### Problem
Return the lines below that contain "about".

### Data records
== Segment start ==

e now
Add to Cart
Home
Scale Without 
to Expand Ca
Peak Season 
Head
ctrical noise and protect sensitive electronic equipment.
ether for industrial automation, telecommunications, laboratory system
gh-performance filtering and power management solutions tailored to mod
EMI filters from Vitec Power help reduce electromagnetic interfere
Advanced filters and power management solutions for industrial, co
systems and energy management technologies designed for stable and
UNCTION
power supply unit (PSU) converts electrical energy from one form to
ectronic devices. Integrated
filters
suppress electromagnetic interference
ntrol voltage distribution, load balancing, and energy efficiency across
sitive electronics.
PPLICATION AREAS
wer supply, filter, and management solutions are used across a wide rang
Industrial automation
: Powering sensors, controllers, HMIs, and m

== Segment end ==
== Segment start ==

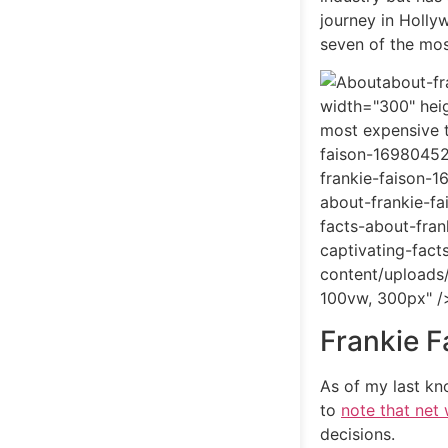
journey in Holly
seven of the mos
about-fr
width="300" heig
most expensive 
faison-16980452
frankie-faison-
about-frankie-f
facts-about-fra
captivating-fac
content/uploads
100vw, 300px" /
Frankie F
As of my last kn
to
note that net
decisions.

== Segment end ==

### Exercise solution
about-fr
about-frankie-f
facts-about-fra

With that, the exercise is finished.